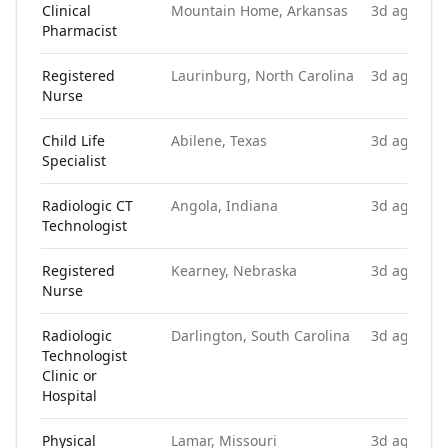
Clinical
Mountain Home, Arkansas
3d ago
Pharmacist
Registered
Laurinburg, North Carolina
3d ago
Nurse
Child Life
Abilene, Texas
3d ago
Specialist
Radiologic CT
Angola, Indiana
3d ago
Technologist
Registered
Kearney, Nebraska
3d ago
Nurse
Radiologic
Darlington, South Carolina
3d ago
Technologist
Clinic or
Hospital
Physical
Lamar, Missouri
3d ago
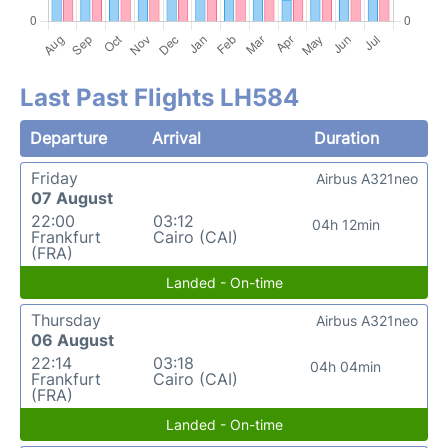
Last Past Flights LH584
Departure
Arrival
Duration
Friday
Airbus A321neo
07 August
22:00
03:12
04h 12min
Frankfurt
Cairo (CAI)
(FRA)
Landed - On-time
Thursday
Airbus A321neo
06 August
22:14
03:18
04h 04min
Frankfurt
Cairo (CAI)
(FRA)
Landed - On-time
==
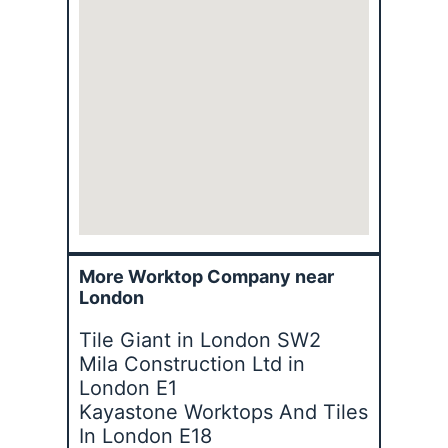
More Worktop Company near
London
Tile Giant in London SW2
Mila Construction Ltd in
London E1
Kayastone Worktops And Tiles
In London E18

Task directions: Track down all lines above with the string "London" and copy them.

Response to this task:
London
Tile Giant in London SW2
London E1
In London E18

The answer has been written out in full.